1 Introduction

The mass composition of the UHECRs is one of the most important ingredients needed when trying to elucidate the origin and acceleration mechanisms of these most energetic particles in the universe. The most reliable observable from extensive air showers (EAS) used to infer the mass composition is the \(X_{\mathrm{max}}\) parameter [1], the atmospheric depth where the energy deposit profile of secondary particles reaches its maximum. This parameter is related to the mass of the primary particle which initiate the shower, \(\langle X_{\mathrm{max}}\rangle \propto - \ln A\), with larger mean values and dispersion for light primary particles in comparison with the heavier nuclei. Experimentally, the mass composition of UHECRs was inferred from measurements of the first two moments of the \(X_{\mathrm{max}}\) distributions \((\langle X_{\mathrm{max}}\rangle \;\mathrm{{and}}\;\sigma _{X_{\mathrm{max}}})\) as a function of the primary energy, by the Pierre Auger [2,3,4], High-Resolution Fly’s Eye (HiRes) [5] and the Telescope Array [6] Collaborations. Despite of the large data acquisition time (the Pierre Auger Observatory is operating since 2004) and large acceptance of the experiments, the reconstruction of the mass composition is affected by large uncertainties mainly due to the unknown interaction cross sections at highest energies, experimental systematic uncertainties and poor statistics at the highest energies.

In [7] the Pierre Auger Collaboration show that using only the limited information given by the first two moments of the \(X_{\mathrm{max}}\) distributions, degeneracies may be induced when interpreting the mass composition of a given \(X_{\mathrm{max}}\) distribution, e.g. different mixes of primary particles can have identical mean and dispersion. To get information on fractions of individual nuclei, the Pierre Auger Collaboration used the entire shape of \(X_{\mathrm{max}}\) distributions fitting them with MC templates for (p, He, N, Fe). The fits were performed with a binned maximum-likelihood method and the goodness of the fits was characterised with p-value. With the use of this method the Auger data for \(E > 10^{17.8}\) eV could be described well with mixed compositions consisting of p, He and N (as representative for the intermediate mass elements), while fractions of Fe were close to zero in most of the energy bins.

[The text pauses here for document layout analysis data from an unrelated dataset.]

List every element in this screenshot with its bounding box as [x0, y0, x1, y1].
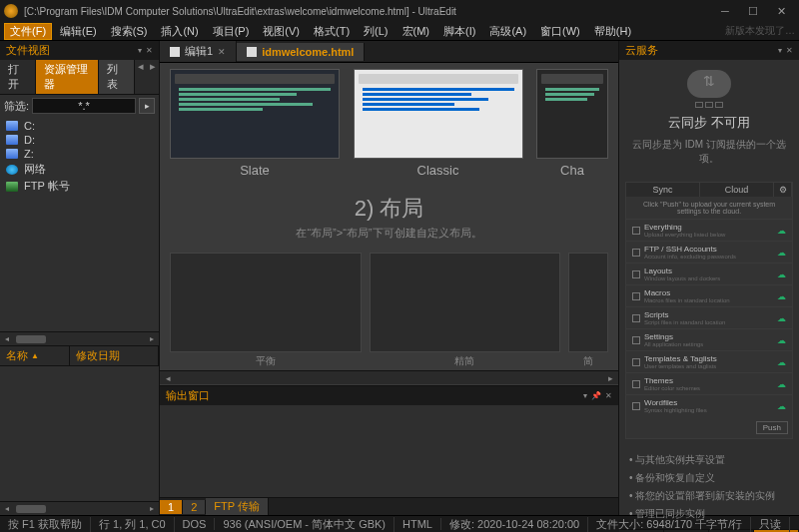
welcome-hscroll[interactable]: ◂▸: [160, 370, 618, 384]
menu-宏(M)[interactable]: 宏(M): [397, 23, 436, 40]
maximize-button[interactable]: ☐: [739, 5, 767, 18]
panel-menu-icon[interactable]: ▾: [778, 46, 782, 55]
tab-edit1[interactable]: 编辑1✕: [160, 41, 237, 62]
status-mode[interactable]: DOS: [175, 518, 216, 530]
layout-simple[interactable]: [568, 253, 608, 352]
tab-scroll-right[interactable]: ▸: [147, 60, 159, 94]
checkbox-icon[interactable]: [632, 336, 640, 344]
cloud-header: 云服务 ▾✕: [619, 41, 799, 60]
sync-item[interactable]: LayoutsWindow layouts and dockers☁: [626, 263, 792, 284]
menu-项目(P)[interactable]: 项目(P): [207, 23, 256, 40]
output-tabs: 1 2 FTP 传输: [160, 497, 618, 515]
checkbox-icon[interactable]: [632, 227, 640, 235]
sync-item[interactable]: WordfilesSyntax highlighting files☁: [626, 394, 792, 416]
output-panel: 输出窗口 ▾📌✕ 1 2 FTP 传输: [160, 385, 618, 515]
cloud-desc: 云同步是为 IDM 订阅提供的一个选项。: [625, 138, 793, 166]
update-notice[interactable]: 新版本发现了…: [725, 24, 795, 38]
layout-balanced[interactable]: [170, 253, 362, 352]
theme-thumbnail: [354, 69, 523, 159]
checkbox-icon[interactable]: [632, 380, 640, 388]
menu-插入(N)[interactable]: 插入(N): [155, 23, 204, 40]
ftp-icon: [6, 182, 18, 192]
menu-视图(V)[interactable]: 视图(V): [257, 23, 306, 40]
checkbox-icon[interactable]: [632, 292, 640, 300]
drive-icon: [6, 135, 18, 145]
panel-menu-icon[interactable]: ▾: [138, 46, 142, 55]
network-node[interactable]: 网络: [0, 161, 159, 178]
close-button[interactable]: ✕: [767, 5, 795, 18]
menu-bar: 文件(F)编辑(E)搜索(S)插入(N)项目(P)视图(V)格式(T)列(L)宏…: [0, 22, 799, 41]
cloud-block: 云同步 不可用 云同步是为 IDM 订阅提供的一个选项。: [619, 60, 799, 176]
sync-item[interactable]: MacrosMacros files in standard location☁: [626, 284, 792, 306]
sync-item[interactable]: FTP / SSH AccountsAccount info, excludin…: [626, 241, 792, 263]
devices-icon: [625, 102, 793, 108]
filter-input[interactable]: *.*: [32, 98, 136, 114]
output-body[interactable]: [160, 405, 618, 497]
panel-menu-icon[interactable]: ▾: [583, 391, 587, 400]
push-button[interactable]: Push: [756, 421, 788, 434]
checkbox-icon[interactable]: [632, 358, 640, 366]
gear-icon[interactable]: ⚙: [774, 183, 792, 197]
cloud-up-icon: ☁: [777, 379, 786, 389]
menu-窗口(W)[interactable]: 窗口(W): [534, 23, 586, 40]
col-name[interactable]: 名称▲: [0, 346, 70, 365]
drive-c[interactable]: C:: [0, 119, 159, 133]
menu-编辑(E)[interactable]: 编辑(E): [54, 23, 103, 40]
document-icon: [247, 47, 257, 57]
theme-classic[interactable]: Classic: [354, 69, 523, 182]
theme-caption: Slate: [170, 159, 340, 182]
workspace: 文件视图 ▾✕ 打开 资源管理器 列表 ◂ ▸ 筛选: *.* ▸ C: D: …: [0, 41, 799, 515]
menu-文件(F)[interactable]: 文件(F): [4, 23, 52, 40]
output-tab-ftp[interactable]: FTP 传输: [206, 498, 269, 515]
theme-cha[interactable]: Cha: [536, 69, 608, 182]
output-tab-2[interactable]: 2: [183, 500, 206, 514]
menu-高级(A)[interactable]: 高级(A): [483, 23, 532, 40]
status-lang[interactable]: HTML: [395, 518, 441, 530]
sync-item[interactable]: ThemesEditor color schemes☁: [626, 372, 792, 394]
drive-d[interactable]: D:: [0, 133, 159, 147]
checkbox-icon[interactable]: [632, 402, 640, 410]
layout-captions: 平衡 精简 简: [160, 352, 618, 370]
sync-item[interactable]: ScriptsScript files in standard location…: [626, 306, 792, 328]
file-view-header: 文件视图 ▾✕: [0, 41, 159, 60]
panel-close-icon[interactable]: ✕: [605, 391, 612, 400]
checkbox-icon[interactable]: [632, 270, 640, 278]
tab-list[interactable]: 列表: [99, 60, 135, 94]
close-tab-icon[interactable]: ✕: [218, 47, 226, 57]
minimize-button[interactable]: ─: [711, 5, 739, 17]
layout-section-title: 2) 布局: [160, 194, 618, 224]
drive-z[interactable]: Z:: [0, 147, 159, 161]
tab-scroll-left[interactable]: ◂: [135, 60, 147, 94]
filter-go-button[interactable]: ▸: [139, 98, 155, 114]
tree-hscroll[interactable]: ◂▸: [0, 331, 159, 345]
editor-tabs: 编辑1✕ idmwelcome.html: [160, 41, 618, 63]
col-date[interactable]: 修改日期: [70, 346, 159, 365]
sync-box: Sync Cloud ⚙ Click "Push" to upload your…: [625, 182, 793, 439]
pin-icon[interactable]: 📌: [591, 391, 601, 400]
menu-搜索(S)[interactable]: 搜索(S): [105, 23, 154, 40]
menu-格式(T)[interactable]: 格式(T): [308, 23, 356, 40]
sync-item[interactable]: EverythingUpload everything listed below…: [626, 219, 792, 241]
sync-tab-sync[interactable]: Sync: [626, 183, 700, 197]
ftp-node[interactable]: FTP 帐号: [0, 178, 159, 195]
tab-explorer[interactable]: 资源管理器: [36, 60, 100, 94]
list-hscroll[interactable]: ◂▸: [0, 501, 159, 515]
theme-slate[interactable]: Slate: [170, 69, 340, 182]
checkbox-icon[interactable]: [632, 314, 640, 322]
menu-脚本(I)[interactable]: 脚本(I): [437, 23, 481, 40]
panel-close-icon[interactable]: ✕: [146, 46, 153, 55]
sync-item[interactable]: Templates & TaglistsUser templates and t…: [626, 350, 792, 372]
menu-列(L)[interactable]: 列(L): [358, 23, 394, 40]
tab-idmwelcome[interactable]: idmwelcome.html: [237, 43, 365, 61]
menu-帮助(H)[interactable]: 帮助(H): [588, 23, 637, 40]
sync-tab-cloud[interactable]: Cloud: [700, 183, 774, 197]
panel-close-icon[interactable]: ✕: [786, 46, 793, 55]
checkbox-icon[interactable]: [632, 249, 640, 257]
status-codepage[interactable]: 936 (ANSI/OEM - 简体中文 GBK): [215, 517, 395, 532]
layout-lean[interactable]: [370, 253, 561, 352]
sync-footer: Push: [626, 416, 792, 438]
cloud-up-icon: ☁: [777, 313, 786, 323]
tab-open[interactable]: 打开: [0, 60, 36, 94]
output-tab-1[interactable]: 1: [160, 500, 183, 514]
sync-item[interactable]: SettingsAll application settings☁: [626, 328, 792, 350]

In this work we show that fitting the \(X_{\mathrm{max}}\) distributions with (p, He, N, Fe) elements, the fit quality is affected if some intermediate elements, e.g. Ne/Si are in fact present. For that, we propose a method for finding the best combination from a larger set of possible elements (p, He, C, N, O, Ne, Si and Fe) to fit the data. Applying this method to the Auger data reported in [4] we observe a slight improvement of p-values when Ne/Si are considered as additional fitting elements in some energy bins, especially at energies below the ankle (\(E < 10^{18.6}\) eV) where the statistics in the data is larger.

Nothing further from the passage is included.